### PROBLEM TO WORK ON:
The answer must be one number: the count of lines in the data below that include "Pièces".

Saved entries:
====

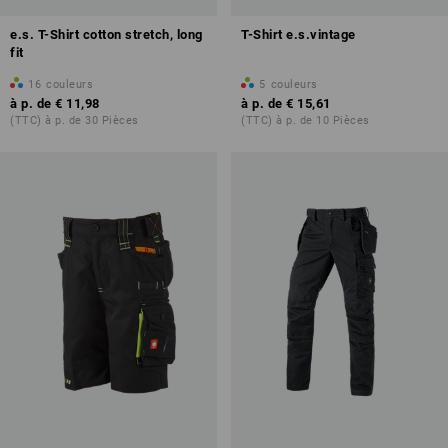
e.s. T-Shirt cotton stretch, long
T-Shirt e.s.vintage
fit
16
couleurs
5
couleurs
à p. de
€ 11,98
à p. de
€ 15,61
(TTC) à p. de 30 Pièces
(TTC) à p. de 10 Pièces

====

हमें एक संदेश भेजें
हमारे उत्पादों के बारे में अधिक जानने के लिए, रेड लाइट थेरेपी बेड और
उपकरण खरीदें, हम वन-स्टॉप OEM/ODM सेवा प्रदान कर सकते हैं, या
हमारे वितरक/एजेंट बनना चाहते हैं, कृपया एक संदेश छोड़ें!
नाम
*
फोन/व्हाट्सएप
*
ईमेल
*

====

### TASK OUTPUT:
2